The play is the story of three couples who are celebrating their silver wedding day with a dinner party when, with the local press eagerly waiting for a photograph, they learn that the vicar who married them twenty five years before was not actually licensed to do so and the marriages are not legal.

 

When this news is revealed we have already seen what a miserable life hen-pecked Herbert Soppet (a suitably timid Glenn Hurlock) has at the hands of his harridan of a wife (well-played by Evette Price), how Councillor Albert Parker (Ian Baird, blustering beautifully) is a pompous bore but no-one dares to tell him, and that Alderman Joe Helliwell (Brian Cook) and his wife Maria,  (Barbara Hurlock) whose home we are in, are demanding of the servants, rude about the working classes and really too full of their own importance!

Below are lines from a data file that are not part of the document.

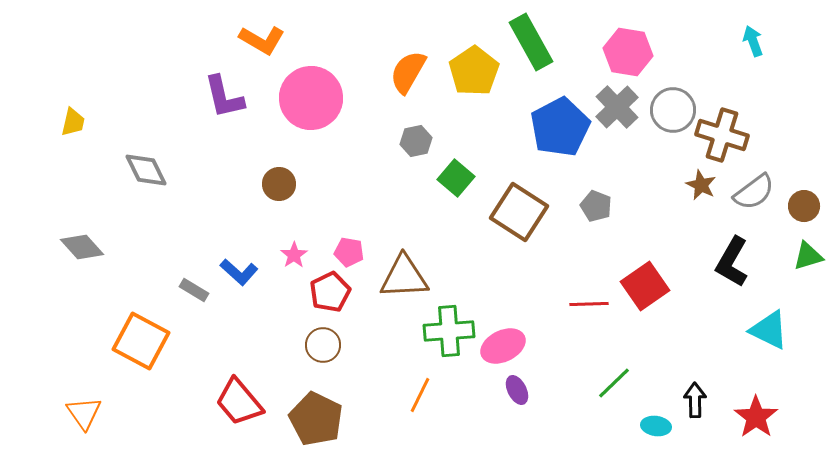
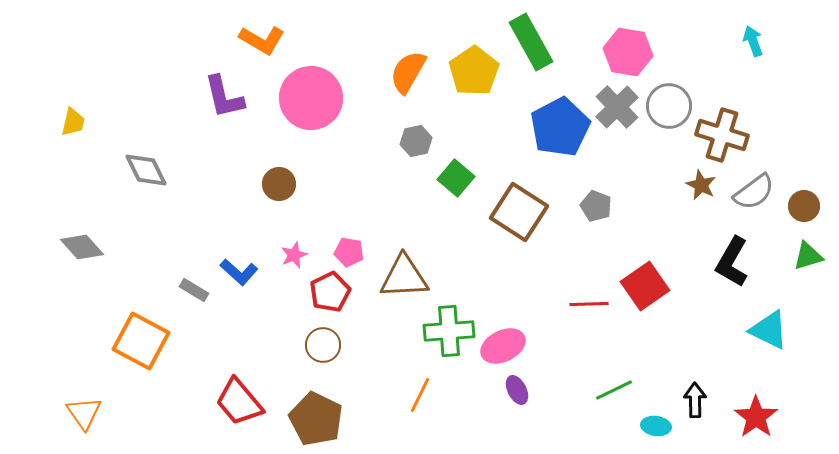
gray circle at (673, 110): moved 4 px left, 4 px up
pink star at (294, 255): rotated 12 degrees clockwise
green line at (614, 383): moved 7 px down; rotated 18 degrees clockwise
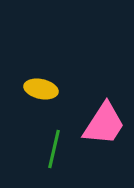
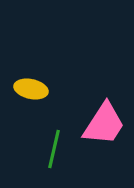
yellow ellipse: moved 10 px left
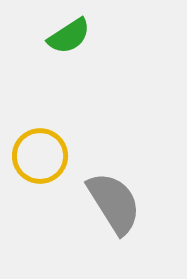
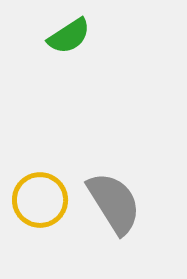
yellow circle: moved 44 px down
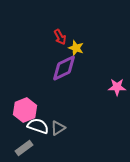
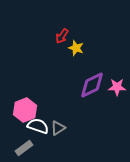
red arrow: moved 2 px right, 1 px up; rotated 63 degrees clockwise
purple diamond: moved 28 px right, 17 px down
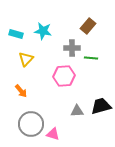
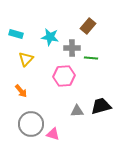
cyan star: moved 7 px right, 6 px down
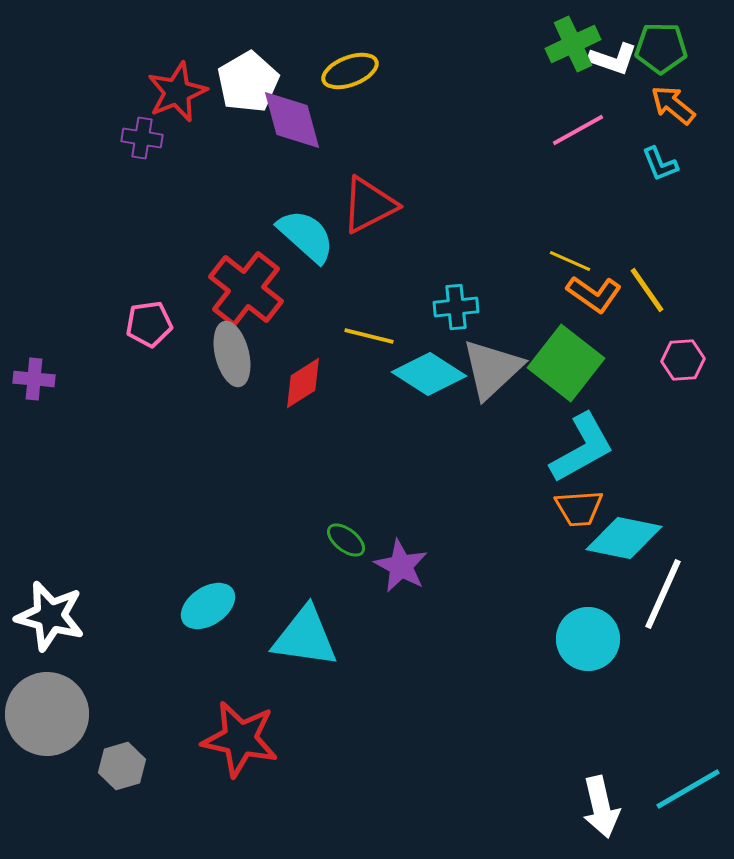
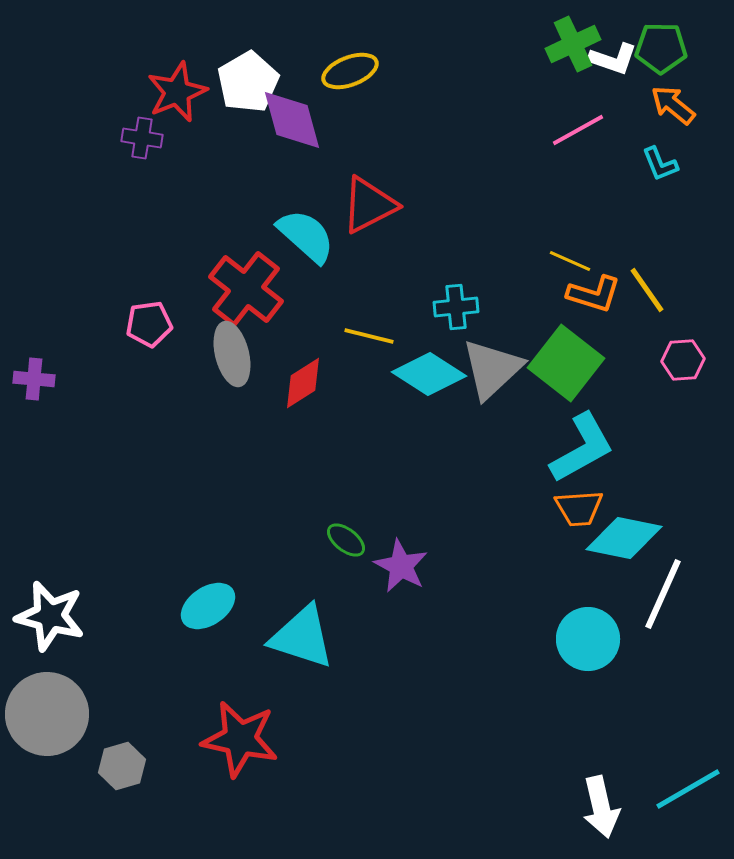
orange L-shape at (594, 294): rotated 18 degrees counterclockwise
cyan triangle at (305, 637): moved 3 px left; rotated 10 degrees clockwise
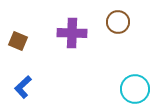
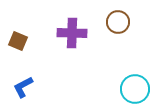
blue L-shape: rotated 15 degrees clockwise
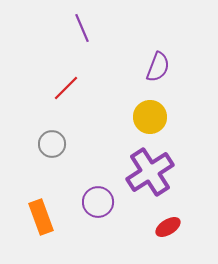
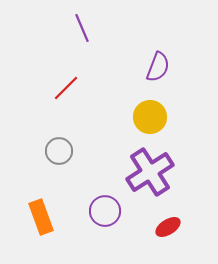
gray circle: moved 7 px right, 7 px down
purple circle: moved 7 px right, 9 px down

When the terrible news of the non-marriage is revealed by the chapel organist (Warwick Manning) as he is about to be dismissed, partly for his love affair with a mystery girl, actually the Helliwell’s niece , Nancy (Lilly Farres), and partly because he is a Southerner and too “la-di-dah.” The just-sacked char lady (Ros Johnson) overhears, tells everyone at the pub, and the sanctimonious bubble of the three couple’s lives, disintegrates.

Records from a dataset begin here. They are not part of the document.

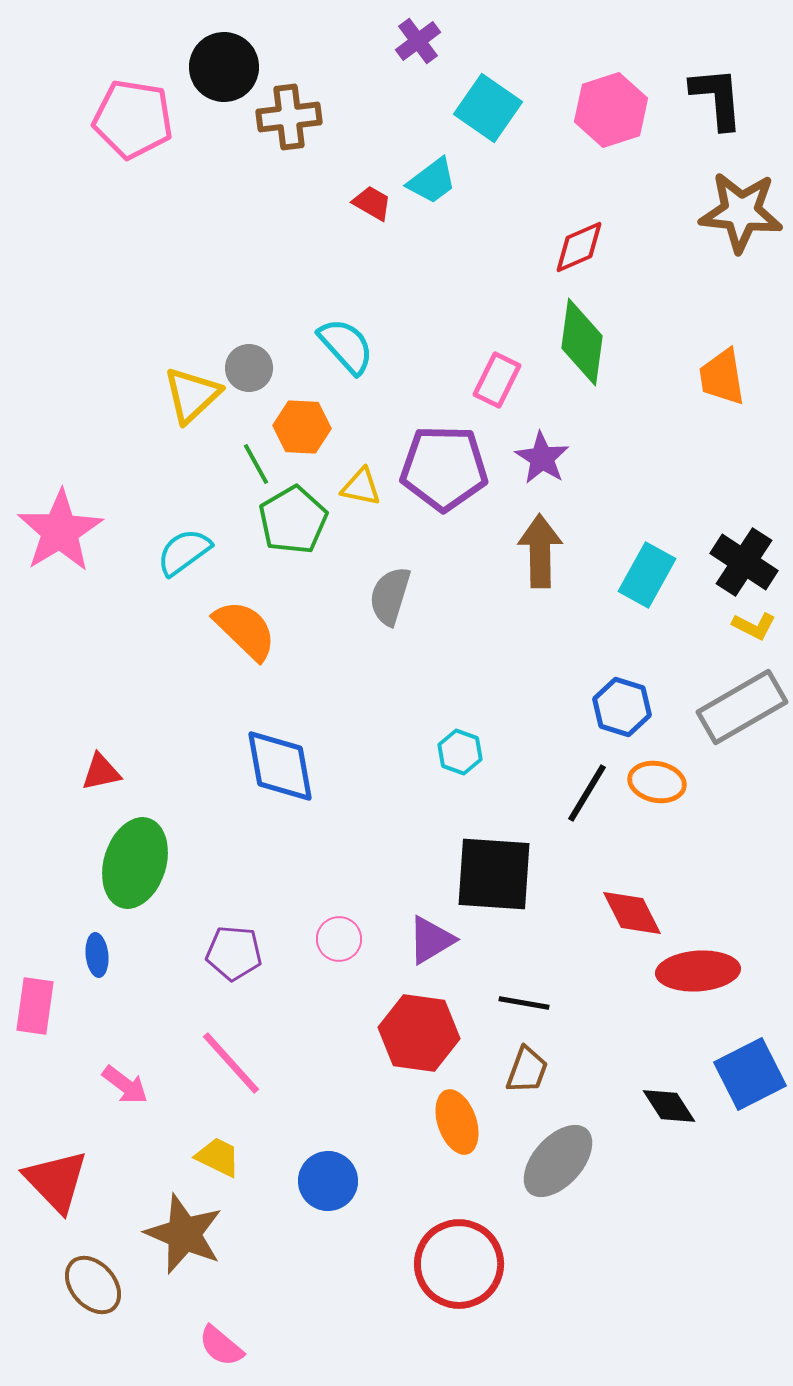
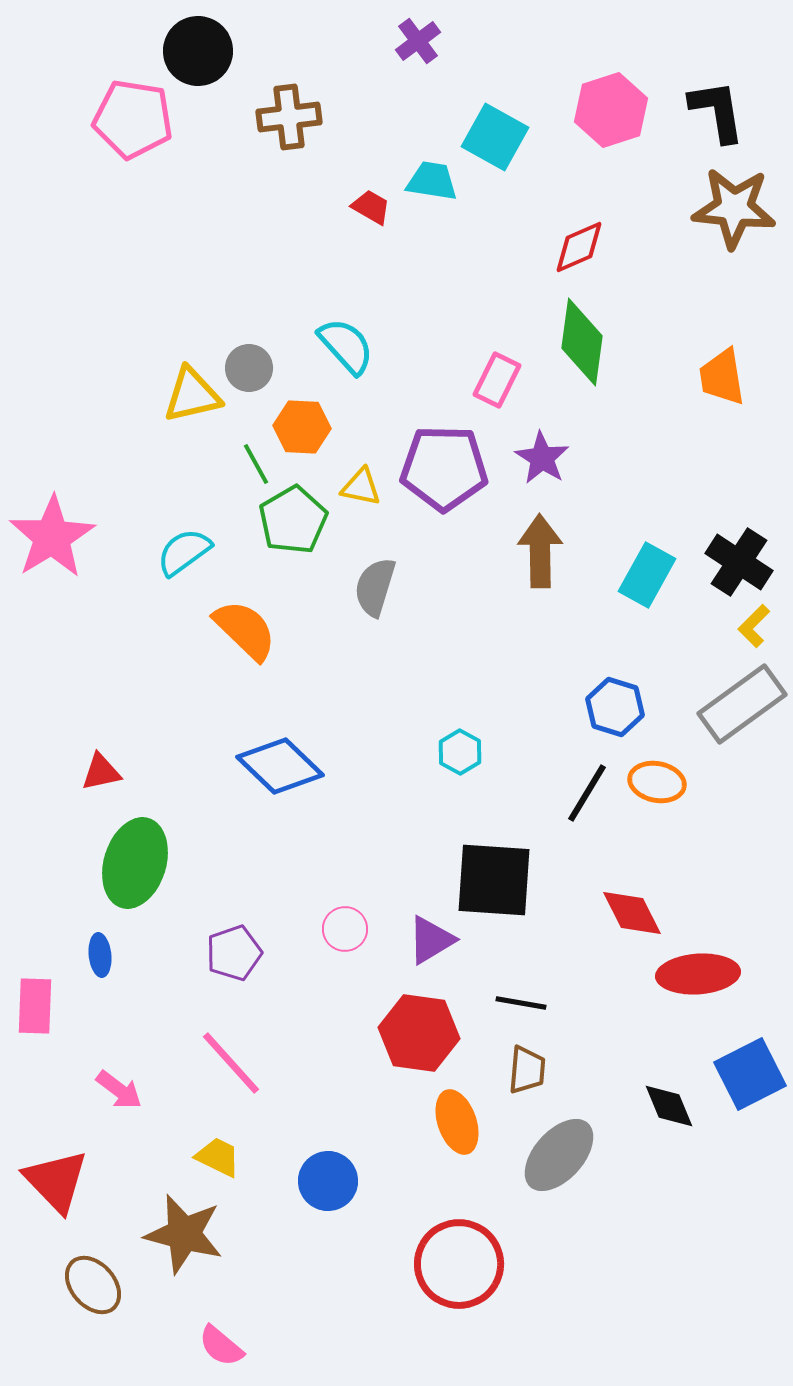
black circle at (224, 67): moved 26 px left, 16 px up
black L-shape at (717, 98): moved 13 px down; rotated 4 degrees counterclockwise
cyan square at (488, 108): moved 7 px right, 29 px down; rotated 6 degrees counterclockwise
cyan trapezoid at (432, 181): rotated 134 degrees counterclockwise
red trapezoid at (372, 203): moved 1 px left, 4 px down
brown star at (741, 212): moved 7 px left, 4 px up
yellow triangle at (192, 395): rotated 30 degrees clockwise
pink star at (60, 531): moved 8 px left, 6 px down
black cross at (744, 562): moved 5 px left
gray semicircle at (390, 596): moved 15 px left, 9 px up
yellow L-shape at (754, 626): rotated 108 degrees clockwise
blue hexagon at (622, 707): moved 7 px left
gray rectangle at (742, 707): moved 3 px up; rotated 6 degrees counterclockwise
cyan hexagon at (460, 752): rotated 9 degrees clockwise
blue diamond at (280, 766): rotated 36 degrees counterclockwise
black square at (494, 874): moved 6 px down
pink circle at (339, 939): moved 6 px right, 10 px up
purple pentagon at (234, 953): rotated 24 degrees counterclockwise
blue ellipse at (97, 955): moved 3 px right
red ellipse at (698, 971): moved 3 px down
black line at (524, 1003): moved 3 px left
pink rectangle at (35, 1006): rotated 6 degrees counterclockwise
brown trapezoid at (527, 1070): rotated 15 degrees counterclockwise
pink arrow at (125, 1085): moved 6 px left, 5 px down
black diamond at (669, 1106): rotated 10 degrees clockwise
gray ellipse at (558, 1161): moved 1 px right, 6 px up
brown star at (184, 1234): rotated 8 degrees counterclockwise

How would most couples react? Well, the “worm turns” and Herbert claims his place as the assertive head of the Soppet marriage, Joe Helliwell has a lot of explaining to do as his blousy girlfriend (Alison Podd, literally a “scarlet woman” dressed in red) arrives at the house as he has always told her “if only I wasn’t married….”  Annie Parker gets the courage, backed by their friends, to tell her husband exactly what a “selfish, conceited, stingy and dreary man” he really is.

FADS have a strong cast to call upon and the roles, whether major or supporting, were played with confidence and with convincing Yorkshire accents. Naomi Marten (playing the stroppy maid Ruby), Warwick Manning (the organist) and Lilly Farres (the niece) showed FADS has a great future with these younger cast members developing their acting skills. Special mention must also go to the comedy role of tipsy photographer, Henry Ormondroyd (Geoff Jacobs) who, with his outlandish yellow and red tartan trousers and red waistcoat, looked the part and acted it well.

In the end the chapel marriages are deemed to be legal because of the presence of a registrar on the day.

The last time I saw this play it was at The Garrick Theatre in London and the cast included Maureen Lipman and Roy Hudd. I laughed then – and I laughed at Framlingham…. and you can’t get much better praise than that!